====== RECORDS FOR THIS EXERCISE ======

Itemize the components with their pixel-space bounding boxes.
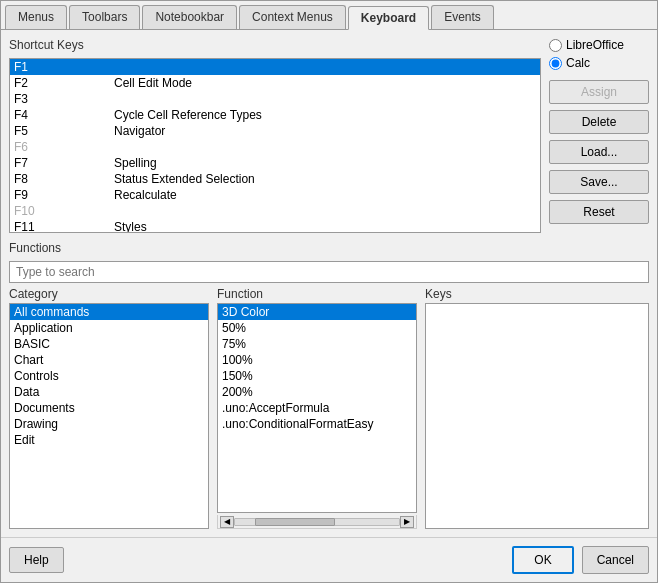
- shortcut-item[interactable]: F6: [10, 139, 540, 155]
- shortcut-item[interactable]: F3: [10, 91, 540, 107]
- function-list[interactable]: 3D Color50%75%100%150%200%.uno:AcceptFor…: [217, 303, 417, 513]
- function-item[interactable]: .uno:AcceptFormula: [218, 400, 416, 416]
- shortcut-item[interactable]: F4Cycle Cell Reference Types: [10, 107, 540, 123]
- functions-section: Functions Category All commandsApplicati…: [9, 241, 649, 529]
- shortcut-item[interactable]: F9Recalculate: [10, 187, 540, 203]
- save-button[interactable]: Save...: [549, 170, 649, 194]
- shortcut-item[interactable]: F2Cell Edit Mode: [10, 75, 540, 91]
- tab-bar: MenusToolbarsNotebookbarContext MenusKey…: [1, 1, 657, 30]
- search-input[interactable]: [9, 261, 649, 283]
- radio-group: LibreOffice Calc: [549, 38, 649, 70]
- category-label: Category: [9, 287, 209, 301]
- category-item[interactable]: Controls: [10, 368, 208, 384]
- three-col: Category All commandsApplicationBASICCha…: [9, 287, 649, 529]
- main-content: Shortcut Keys F1F2Cell Edit ModeF3F4Cycl…: [1, 30, 657, 537]
- functions-label: Functions: [9, 241, 649, 255]
- radio-calc[interactable]: Calc: [549, 56, 649, 70]
- col-keys: Keys: [425, 287, 649, 529]
- category-item[interactable]: Application: [10, 320, 208, 336]
- bottom-bar: Help OK Cancel: [1, 537, 657, 582]
- function-hscrollbar[interactable]: ◀ ▶: [217, 515, 417, 529]
- reset-button[interactable]: Reset: [549, 200, 649, 224]
- radio-libreoffice[interactable]: LibreOffice: [549, 38, 649, 52]
- hscroll-right-arrow[interactable]: ▶: [400, 516, 414, 528]
- dialog: MenusToolbarsNotebookbarContext MenusKey…: [0, 0, 658, 583]
- function-item[interactable]: .uno:ConditionalFormatEasy: [218, 416, 416, 432]
- shortcut-section: Shortcut Keys F1F2Cell Edit ModeF3F4Cycl…: [9, 38, 649, 233]
- tab-toolbars[interactable]: Toolbars: [69, 5, 140, 29]
- function-item[interactable]: 100%: [218, 352, 416, 368]
- hscroll-left-arrow[interactable]: ◀: [220, 516, 234, 528]
- shortcut-item[interactable]: F1: [10, 59, 540, 75]
- shortcut-item[interactable]: F8Status Extended Selection: [10, 171, 540, 187]
- tab-events[interactable]: Events: [431, 5, 494, 29]
- col-function: Function 3D Color50%75%100%150%200%.uno:…: [217, 287, 417, 529]
- shortcut-item[interactable]: F5Navigator: [10, 123, 540, 139]
- function-label: Function: [217, 287, 417, 301]
- function-item[interactable]: 3D Color: [218, 304, 416, 320]
- radio-libreoffice-label: LibreOffice: [566, 38, 624, 52]
- category-item[interactable]: Data: [10, 384, 208, 400]
- shortcut-item[interactable]: F7Spelling: [10, 155, 540, 171]
- category-item[interactable]: All commands: [10, 304, 208, 320]
- radio-calc-label: Calc: [566, 56, 590, 70]
- load-button[interactable]: Load...: [549, 140, 649, 164]
- category-list[interactable]: All commandsApplicationBASICChartControl…: [9, 303, 209, 529]
- category-item[interactable]: BASIC: [10, 336, 208, 352]
- shortcut-keys-label: Shortcut Keys: [9, 38, 541, 52]
- function-item[interactable]: 150%: [218, 368, 416, 384]
- ok-button[interactable]: OK: [512, 546, 573, 574]
- delete-button[interactable]: Delete: [549, 110, 649, 134]
- tab-notebookbar[interactable]: Notebookbar: [142, 5, 237, 29]
- keys-box: [425, 303, 649, 529]
- shortcut-left: Shortcut Keys F1F2Cell Edit ModeF3F4Cycl…: [9, 38, 541, 233]
- assign-button[interactable]: Assign: [549, 80, 649, 104]
- shortcut-item[interactable]: F10: [10, 203, 540, 219]
- category-item[interactable]: Chart: [10, 352, 208, 368]
- keys-label: Keys: [425, 287, 649, 301]
- col-category: Category All commandsApplicationBASICCha…: [9, 287, 209, 529]
- function-item[interactable]: 75%: [218, 336, 416, 352]
- shortcut-right: LibreOffice Calc Assign Delete Load... S…: [549, 38, 649, 233]
- tab-context-menus[interactable]: Context Menus: [239, 5, 346, 29]
- tab-keyboard[interactable]: Keyboard: [348, 6, 429, 30]
- bottom-right: OK Cancel: [512, 546, 649, 574]
- shortcut-item[interactable]: F11Styles: [10, 219, 540, 233]
- radio-calc-input[interactable]: [549, 57, 562, 70]
- hscroll-thumb[interactable]: [255, 518, 335, 526]
- tab-menus[interactable]: Menus: [5, 5, 67, 29]
- category-item[interactable]: Drawing: [10, 416, 208, 432]
- function-item[interactable]: 50%: [218, 320, 416, 336]
- cancel-button[interactable]: Cancel: [582, 546, 649, 574]
- function-item[interactable]: 200%: [218, 384, 416, 400]
- help-button[interactable]: Help: [9, 547, 64, 573]
- radio-libreoffice-input[interactable]: [549, 39, 562, 52]
- category-item[interactable]: Edit: [10, 432, 208, 448]
- shortcut-list[interactable]: F1F2Cell Edit ModeF3F4Cycle Cell Referen…: [9, 58, 541, 233]
- hscroll-track: [234, 518, 400, 526]
- category-item[interactable]: Documents: [10, 400, 208, 416]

======

» INSTRUCTIONS TO FOLLOW
Where a line above includes "arrow", copy that line.

» WORKED SOLUTION
- hscroll-right-arrow[interactable]: ▶: [400, 516, 414, 528]
- hscroll-left-arrow[interactable]: ◀: [220, 516, 234, 528]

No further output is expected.